The proponents of this bill point towards the more excellent protection of ordinary citizens’ data, which prevents them from getting exploited by giant corporations. Its opponents, however, are gravely concerned about the GDPR’s adverse effects on the economy, as well as ponder on whether it is actually within the EU’s competences to introduce such strict regulation.

Regardless of where you stand on this issue, if your business has servers in Europe or operates using European citizens’ data, you might meet the requirements for a necessary appointment of a data protection officer. You can hire them via a third party, from companies such as Bulletproof or SecureTrust, or through online resources, such as the DPO Network Europe, which gathers some of the best DPOs across the continent.

Which Companies Need a DPO?

One of the biggest misunderstandings about GDPR is that only large companies need to hire data protection officers. Although this is greatest often the case, the size of a company is not what it’s all about. You can run a massive enterprise, but find yourself not needing a DPO.

When it comes to which companies obliged to hire a DPO and which aren’t, it all depends on the scope of data handling they engage in. If you run a tiny business, but your primary area of expertise is the storage or analysis of personal data, you will be required to hire a data protection officer.

The same rule applies to large companies who don’t handle data — if you employ hundreds of people. Still, personal information of European citizens barely ever reaches your firm’s servers, you might spare most of the burden that comes with adhering to the GDPR’s many requirements.

The Perfect Data Protection Officer

Having to hire an employee for a brand new position at your company is always a stressful and challenging task. Not to mention the detail that this particular position imposed upon you by an external factor! However, if you do find physically in need of hiring one, here are a couple of characteristics of a good data protection officer:

• In-depth knowledge and understanding of GDPR. This point does not need to explain — if you suspect your DPO of not too well-versed with the document that made their appointment a requirement in the first place, you should let them go immediately.
• Practical understanding of the regulations. Academic knowledge will not cut it in the real world. A solid DPO can swiftly react to operational changes in your company and should be able to ensure the correct implementation of the EU’s regulations, to keep your business out of unnecessary legal trouble.
• Outstanding communication skills. A vast majority of the data protection officers’ duties consist of contacting all of the different departments in your company and making sure that they are all up to date with the most recent data protection practices. It includes making sure that HR disposes of past employees’ data correctly, that marketing does not use customer’s personal information against their wishes, and so on. There is simply no way that someone with subpar communication skills. And low emotional intelligence would be able to handle these tasks.
• A knack for teaching. Although it is not the essential quality to look out for, the ability to convey information in a way that will stick in their listener’s minds is a highly desirable trait when it comes to DPOs.

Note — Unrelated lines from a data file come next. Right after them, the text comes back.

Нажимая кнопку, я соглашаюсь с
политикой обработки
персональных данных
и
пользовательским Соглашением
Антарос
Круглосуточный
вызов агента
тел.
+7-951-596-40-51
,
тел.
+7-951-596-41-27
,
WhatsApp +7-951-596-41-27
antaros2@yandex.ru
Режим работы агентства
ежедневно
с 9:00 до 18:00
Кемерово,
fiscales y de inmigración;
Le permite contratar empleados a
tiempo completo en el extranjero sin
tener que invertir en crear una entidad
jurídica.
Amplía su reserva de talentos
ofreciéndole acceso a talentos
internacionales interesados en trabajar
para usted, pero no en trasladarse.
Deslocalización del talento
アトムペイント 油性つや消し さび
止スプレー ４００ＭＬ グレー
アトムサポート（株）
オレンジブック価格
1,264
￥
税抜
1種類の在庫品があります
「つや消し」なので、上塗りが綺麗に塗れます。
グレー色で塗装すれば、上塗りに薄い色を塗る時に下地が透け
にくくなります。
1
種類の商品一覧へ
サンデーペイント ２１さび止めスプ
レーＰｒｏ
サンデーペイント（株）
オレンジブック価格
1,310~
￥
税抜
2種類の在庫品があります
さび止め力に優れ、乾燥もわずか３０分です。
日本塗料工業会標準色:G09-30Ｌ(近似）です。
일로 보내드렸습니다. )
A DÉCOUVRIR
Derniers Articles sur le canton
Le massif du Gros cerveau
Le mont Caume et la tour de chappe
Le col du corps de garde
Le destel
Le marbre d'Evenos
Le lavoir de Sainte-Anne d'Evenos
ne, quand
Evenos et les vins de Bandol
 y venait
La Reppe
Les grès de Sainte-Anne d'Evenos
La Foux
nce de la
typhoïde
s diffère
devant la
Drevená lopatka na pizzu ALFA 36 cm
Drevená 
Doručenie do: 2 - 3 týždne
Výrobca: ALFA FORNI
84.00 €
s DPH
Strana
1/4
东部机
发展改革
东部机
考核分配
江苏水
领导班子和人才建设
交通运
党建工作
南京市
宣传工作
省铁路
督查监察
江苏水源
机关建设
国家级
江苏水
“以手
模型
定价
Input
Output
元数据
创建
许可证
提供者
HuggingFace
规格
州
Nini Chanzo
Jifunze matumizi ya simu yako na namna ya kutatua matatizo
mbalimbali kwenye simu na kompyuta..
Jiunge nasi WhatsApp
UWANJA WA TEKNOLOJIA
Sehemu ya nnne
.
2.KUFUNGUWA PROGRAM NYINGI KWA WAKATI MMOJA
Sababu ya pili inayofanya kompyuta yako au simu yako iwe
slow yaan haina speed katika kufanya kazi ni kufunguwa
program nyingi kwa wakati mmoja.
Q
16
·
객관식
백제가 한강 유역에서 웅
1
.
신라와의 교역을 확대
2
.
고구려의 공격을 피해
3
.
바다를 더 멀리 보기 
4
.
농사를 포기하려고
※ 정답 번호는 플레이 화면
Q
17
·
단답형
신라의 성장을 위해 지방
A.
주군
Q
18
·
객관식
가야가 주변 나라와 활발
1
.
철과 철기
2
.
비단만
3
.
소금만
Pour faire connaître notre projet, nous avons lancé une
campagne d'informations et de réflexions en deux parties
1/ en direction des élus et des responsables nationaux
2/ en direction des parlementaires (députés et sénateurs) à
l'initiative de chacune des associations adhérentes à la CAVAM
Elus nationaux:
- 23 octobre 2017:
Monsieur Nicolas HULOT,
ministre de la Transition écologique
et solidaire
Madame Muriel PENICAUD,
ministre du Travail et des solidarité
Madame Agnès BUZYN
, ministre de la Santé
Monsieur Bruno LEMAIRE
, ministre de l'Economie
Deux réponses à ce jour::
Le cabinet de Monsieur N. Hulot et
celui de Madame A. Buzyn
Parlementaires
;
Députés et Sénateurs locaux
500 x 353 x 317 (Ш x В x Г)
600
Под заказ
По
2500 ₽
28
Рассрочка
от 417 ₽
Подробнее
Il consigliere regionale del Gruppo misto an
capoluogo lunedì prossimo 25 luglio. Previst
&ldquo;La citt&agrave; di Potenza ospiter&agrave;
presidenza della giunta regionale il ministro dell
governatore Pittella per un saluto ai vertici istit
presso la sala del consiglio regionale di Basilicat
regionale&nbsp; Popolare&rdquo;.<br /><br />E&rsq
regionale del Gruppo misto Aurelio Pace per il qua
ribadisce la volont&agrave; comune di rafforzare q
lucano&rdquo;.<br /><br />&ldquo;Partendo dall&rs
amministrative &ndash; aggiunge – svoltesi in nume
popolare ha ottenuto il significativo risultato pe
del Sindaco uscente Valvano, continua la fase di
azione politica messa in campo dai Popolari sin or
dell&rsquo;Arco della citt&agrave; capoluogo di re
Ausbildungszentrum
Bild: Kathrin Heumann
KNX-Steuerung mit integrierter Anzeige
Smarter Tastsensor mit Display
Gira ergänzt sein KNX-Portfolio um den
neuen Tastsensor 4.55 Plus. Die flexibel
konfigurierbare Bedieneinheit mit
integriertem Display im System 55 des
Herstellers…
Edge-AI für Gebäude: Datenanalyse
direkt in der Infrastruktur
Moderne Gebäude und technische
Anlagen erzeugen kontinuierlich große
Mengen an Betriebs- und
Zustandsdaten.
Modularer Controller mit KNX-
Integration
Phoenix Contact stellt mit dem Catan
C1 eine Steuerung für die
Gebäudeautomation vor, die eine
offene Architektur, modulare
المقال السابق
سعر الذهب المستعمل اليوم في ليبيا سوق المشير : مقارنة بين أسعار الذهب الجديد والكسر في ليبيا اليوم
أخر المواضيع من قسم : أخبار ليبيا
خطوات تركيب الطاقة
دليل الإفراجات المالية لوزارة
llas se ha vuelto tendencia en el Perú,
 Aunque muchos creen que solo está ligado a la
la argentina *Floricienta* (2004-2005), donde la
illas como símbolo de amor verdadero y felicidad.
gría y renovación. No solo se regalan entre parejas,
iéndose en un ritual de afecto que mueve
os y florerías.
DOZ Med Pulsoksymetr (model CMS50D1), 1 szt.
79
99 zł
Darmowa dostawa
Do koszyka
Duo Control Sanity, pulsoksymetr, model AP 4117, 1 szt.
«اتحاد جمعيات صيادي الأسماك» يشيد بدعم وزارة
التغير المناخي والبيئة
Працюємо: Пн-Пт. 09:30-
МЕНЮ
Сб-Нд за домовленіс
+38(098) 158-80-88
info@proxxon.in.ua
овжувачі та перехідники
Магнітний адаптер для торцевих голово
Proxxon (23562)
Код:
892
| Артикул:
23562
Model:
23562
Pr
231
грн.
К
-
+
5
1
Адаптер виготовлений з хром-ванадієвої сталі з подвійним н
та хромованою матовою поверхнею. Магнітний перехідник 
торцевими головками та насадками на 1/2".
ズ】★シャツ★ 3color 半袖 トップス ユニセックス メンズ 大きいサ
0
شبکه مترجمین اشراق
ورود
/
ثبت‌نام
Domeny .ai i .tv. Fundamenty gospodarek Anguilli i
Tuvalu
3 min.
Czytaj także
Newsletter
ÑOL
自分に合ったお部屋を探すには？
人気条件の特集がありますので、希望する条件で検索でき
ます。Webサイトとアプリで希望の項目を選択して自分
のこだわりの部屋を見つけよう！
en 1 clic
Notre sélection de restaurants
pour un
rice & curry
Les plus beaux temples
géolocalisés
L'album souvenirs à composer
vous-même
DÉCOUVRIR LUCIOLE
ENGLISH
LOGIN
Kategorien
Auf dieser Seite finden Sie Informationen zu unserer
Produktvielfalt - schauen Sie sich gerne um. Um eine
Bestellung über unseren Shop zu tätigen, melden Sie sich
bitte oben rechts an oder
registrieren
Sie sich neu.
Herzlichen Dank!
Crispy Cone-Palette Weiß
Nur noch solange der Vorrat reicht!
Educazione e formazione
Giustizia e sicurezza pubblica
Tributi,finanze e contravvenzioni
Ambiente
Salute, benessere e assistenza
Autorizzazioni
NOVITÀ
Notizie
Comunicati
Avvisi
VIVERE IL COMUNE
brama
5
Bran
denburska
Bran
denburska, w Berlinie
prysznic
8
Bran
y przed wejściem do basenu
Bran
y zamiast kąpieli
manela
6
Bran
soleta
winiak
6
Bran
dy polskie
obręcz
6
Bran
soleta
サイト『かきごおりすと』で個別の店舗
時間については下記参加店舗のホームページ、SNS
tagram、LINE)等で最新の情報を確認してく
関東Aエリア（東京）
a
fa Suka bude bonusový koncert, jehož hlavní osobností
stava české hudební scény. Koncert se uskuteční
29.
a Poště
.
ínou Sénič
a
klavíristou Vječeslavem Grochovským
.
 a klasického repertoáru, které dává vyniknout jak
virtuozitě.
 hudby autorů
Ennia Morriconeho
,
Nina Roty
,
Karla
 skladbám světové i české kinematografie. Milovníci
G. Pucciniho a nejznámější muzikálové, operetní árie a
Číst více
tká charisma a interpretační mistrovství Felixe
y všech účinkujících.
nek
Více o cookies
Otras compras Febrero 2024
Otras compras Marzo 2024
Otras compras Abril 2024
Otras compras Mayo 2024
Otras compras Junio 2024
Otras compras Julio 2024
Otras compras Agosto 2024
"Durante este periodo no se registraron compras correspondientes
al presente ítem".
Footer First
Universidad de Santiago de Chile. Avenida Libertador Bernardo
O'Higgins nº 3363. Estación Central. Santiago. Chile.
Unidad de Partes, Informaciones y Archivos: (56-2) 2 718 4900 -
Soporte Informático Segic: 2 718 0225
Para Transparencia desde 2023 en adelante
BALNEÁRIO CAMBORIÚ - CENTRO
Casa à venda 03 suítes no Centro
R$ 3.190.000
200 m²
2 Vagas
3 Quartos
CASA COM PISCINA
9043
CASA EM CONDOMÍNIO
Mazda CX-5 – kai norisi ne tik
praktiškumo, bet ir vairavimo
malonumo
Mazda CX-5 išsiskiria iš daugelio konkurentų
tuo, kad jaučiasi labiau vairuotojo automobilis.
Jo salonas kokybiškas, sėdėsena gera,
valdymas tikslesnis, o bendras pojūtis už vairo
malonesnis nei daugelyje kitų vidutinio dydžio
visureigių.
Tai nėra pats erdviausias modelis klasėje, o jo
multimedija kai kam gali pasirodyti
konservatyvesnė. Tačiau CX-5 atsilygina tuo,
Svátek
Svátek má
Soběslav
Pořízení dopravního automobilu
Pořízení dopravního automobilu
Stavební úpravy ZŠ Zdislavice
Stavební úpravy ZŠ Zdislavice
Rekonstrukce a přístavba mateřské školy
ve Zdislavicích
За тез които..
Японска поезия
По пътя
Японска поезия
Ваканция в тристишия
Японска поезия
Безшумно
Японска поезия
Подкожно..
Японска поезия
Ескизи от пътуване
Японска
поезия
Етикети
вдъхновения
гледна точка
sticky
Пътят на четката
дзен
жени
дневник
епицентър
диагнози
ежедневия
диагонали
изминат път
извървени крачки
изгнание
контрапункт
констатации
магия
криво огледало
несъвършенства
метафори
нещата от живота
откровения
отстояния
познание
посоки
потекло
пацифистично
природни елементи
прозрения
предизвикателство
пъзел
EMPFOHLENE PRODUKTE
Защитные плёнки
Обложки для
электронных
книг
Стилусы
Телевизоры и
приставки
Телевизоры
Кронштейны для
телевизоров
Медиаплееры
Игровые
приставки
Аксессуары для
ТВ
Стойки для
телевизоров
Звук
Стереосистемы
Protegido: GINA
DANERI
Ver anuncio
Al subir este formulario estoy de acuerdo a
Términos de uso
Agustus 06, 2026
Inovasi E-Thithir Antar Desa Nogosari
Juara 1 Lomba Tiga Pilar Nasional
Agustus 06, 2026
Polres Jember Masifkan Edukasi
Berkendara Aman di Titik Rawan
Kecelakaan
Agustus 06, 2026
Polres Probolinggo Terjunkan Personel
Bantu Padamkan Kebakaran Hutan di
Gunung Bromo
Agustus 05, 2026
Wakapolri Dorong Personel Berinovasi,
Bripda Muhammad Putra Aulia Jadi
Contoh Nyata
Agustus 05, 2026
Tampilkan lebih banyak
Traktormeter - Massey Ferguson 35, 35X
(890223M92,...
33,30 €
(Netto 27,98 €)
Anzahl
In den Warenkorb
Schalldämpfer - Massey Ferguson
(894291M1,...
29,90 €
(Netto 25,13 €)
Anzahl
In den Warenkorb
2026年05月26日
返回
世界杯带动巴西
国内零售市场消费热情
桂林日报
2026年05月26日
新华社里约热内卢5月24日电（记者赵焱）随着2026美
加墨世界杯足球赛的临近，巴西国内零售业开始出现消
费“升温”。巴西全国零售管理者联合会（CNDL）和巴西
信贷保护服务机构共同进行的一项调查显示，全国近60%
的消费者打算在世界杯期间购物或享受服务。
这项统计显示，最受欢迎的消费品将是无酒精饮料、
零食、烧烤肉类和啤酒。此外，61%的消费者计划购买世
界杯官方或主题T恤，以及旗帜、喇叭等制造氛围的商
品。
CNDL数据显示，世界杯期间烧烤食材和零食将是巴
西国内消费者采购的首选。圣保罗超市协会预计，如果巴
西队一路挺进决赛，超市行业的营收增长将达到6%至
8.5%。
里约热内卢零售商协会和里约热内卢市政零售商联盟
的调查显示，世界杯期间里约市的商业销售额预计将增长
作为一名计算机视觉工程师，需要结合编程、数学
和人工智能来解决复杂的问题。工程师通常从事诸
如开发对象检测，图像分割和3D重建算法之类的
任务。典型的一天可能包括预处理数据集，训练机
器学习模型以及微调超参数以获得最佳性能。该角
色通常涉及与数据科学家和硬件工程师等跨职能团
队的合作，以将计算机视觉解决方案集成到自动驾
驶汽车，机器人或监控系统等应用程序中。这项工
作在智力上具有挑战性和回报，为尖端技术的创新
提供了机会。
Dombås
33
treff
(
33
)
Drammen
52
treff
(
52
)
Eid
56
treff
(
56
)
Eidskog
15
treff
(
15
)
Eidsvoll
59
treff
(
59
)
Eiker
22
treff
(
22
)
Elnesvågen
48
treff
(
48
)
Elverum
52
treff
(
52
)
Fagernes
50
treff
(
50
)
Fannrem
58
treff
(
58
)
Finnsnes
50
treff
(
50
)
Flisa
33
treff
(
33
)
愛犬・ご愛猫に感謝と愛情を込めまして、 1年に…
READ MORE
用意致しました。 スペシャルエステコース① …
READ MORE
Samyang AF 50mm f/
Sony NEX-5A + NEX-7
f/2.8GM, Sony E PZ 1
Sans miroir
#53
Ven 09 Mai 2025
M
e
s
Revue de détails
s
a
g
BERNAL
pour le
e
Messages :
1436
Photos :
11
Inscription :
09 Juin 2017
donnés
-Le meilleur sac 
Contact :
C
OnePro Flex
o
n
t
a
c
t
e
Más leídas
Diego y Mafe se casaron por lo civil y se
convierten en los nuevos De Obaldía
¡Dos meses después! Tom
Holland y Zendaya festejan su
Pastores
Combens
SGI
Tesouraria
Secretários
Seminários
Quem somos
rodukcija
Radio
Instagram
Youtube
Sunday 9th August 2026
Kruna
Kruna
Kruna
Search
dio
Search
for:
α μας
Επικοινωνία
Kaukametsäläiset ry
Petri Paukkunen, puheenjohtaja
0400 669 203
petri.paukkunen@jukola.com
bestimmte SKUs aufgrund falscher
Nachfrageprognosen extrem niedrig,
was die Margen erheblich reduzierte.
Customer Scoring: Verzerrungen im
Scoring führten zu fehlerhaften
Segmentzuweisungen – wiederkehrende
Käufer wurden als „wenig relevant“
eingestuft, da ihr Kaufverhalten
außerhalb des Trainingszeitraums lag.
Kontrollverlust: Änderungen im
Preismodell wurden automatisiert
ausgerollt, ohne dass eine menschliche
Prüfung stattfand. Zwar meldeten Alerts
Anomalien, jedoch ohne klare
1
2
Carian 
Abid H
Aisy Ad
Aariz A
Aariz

Data privacy laws are still relatively young, and they are bound to evolve — it falls within your DPOs job description to keep all employees informed and educated of any changes to these regulations.

Final Thoughts

It’s been over two years; meanwhile, the GDPR first implemented, and it looks like the new laws are here to stay. There is no opinion in trying to avoid or outsmart data protection regulations because even if it is technically possible, you will end up spending much more time and money on keeping up such schemes in the long run.

The advantage of being able to compete in the European market is well worth the compliance, especially when you consider the fact that many governments across the world have started looking towards GDPR as the best model for data protection practices and seek to implement it in their own countries.